Detection of novel fusion-transcripts by RNA-Seq in T-cell lymphoblastic lymphoma

Affiliations

Detection of novel fusion-transcripts by RNA-Seq in T-cell lymphoblastic lymphoma

Pilar López-Nieva et al. Sci Rep. .

Abstract

Fusions transcripts have been proven to be strong drivers for neoplasia-associated mutations, although their incidence in T-cell lymphoblastic lymphoma needs to be determined yet. Using RNA-Seq we have selected 55 fusion transcripts identified by at least two of three detection methods in the same tumour. We confirmed the existence of 24 predicted novel fusions that had not been described in cancer or normal tissues yet, indicating the accuracy of the prediction.
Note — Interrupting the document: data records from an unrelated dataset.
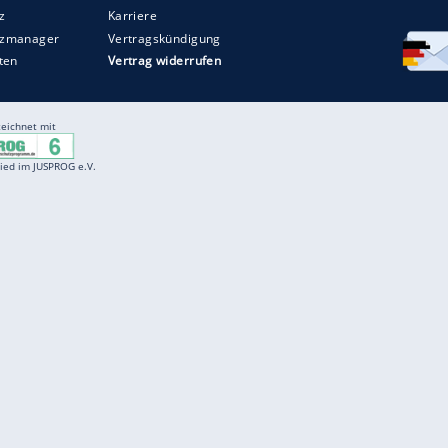
Entertainment
F
Cartoons
Spiele
D
Einbürgerungstest
Videos
f
Führerscheintest
Wissens-Quiz
f
Promi-Quiz
Witze
f
K
freenet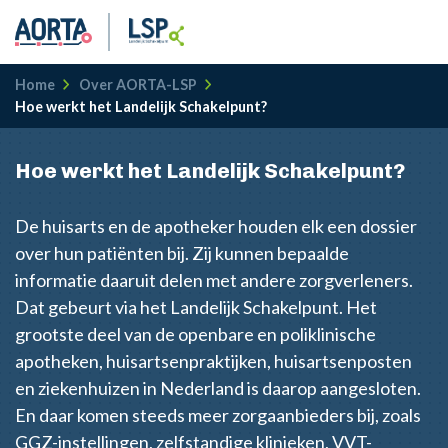
Kruimelpad
Home
Over AORTA-LSP
Hoe werkt het Landelijk Schakelpunt?
Hoe werkt het Landelijk Schakelpunt?
De huisarts en de apotheker houden elk een dossier
over hun patiënten bij. Zij kunnen bepaalde
informatie daaruit delen met andere zorgverleners.
Dat gebeurt via het Landelijk Schakelpunt. Het
grootste deel van de openbare en poliklinische
apotheken, huisartsenpraktijken, huisartsenposten
en ziekenhuizen in Nederland is daarop aangesloten.
En daar komen steeds meer zorgaanbieders bij, zoals
GGZ-instellingen, zelfstandige klinieken, VVT-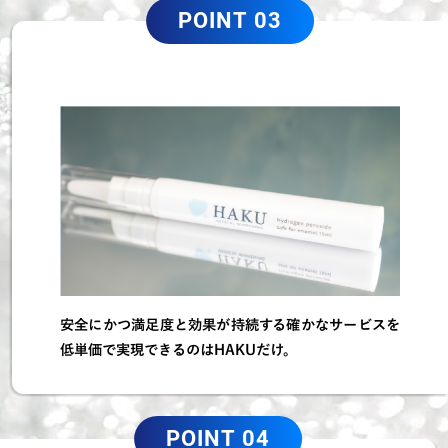
POINT 03
安全にかつ満足度と効果が持続する確かなサービスを
低単価で実現できるのはHAKUだけ。
POINT 04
Of note, one of them involves the proto oncogene TAL1. Other confirmed fusions could explain the overexpression of driver genes such as COMMD3-BMI1, LMO1 or JAK3. Five fusions found exclusively in tumour samples could be considered pathogenic (NFYG-TAL1, RIC3-TCRBC2, SLC35A3-HIAT1, PICALM MLLT10 and MLLT10-PICALM). However, other fusions detected simultaneously in normal and tumour samples (JAK3-INSL3, KANSL1-ARL17A/B and TFG-ADGRG7) could be germ-line fusions genes involved in tumour-maintaining tasks. Notably, some fusions were confirmed in more tumour samples than predicted, indicating that the detection methods underestimated the real number of existing fusions. Our results highlight the potential of RNA-Seq to identify new cryptic fusions, which could be drivers or tumour-maintaining passenger genes. Such novel findings shed light on the searching for new T-LBL biomarkers in these haematological disorders.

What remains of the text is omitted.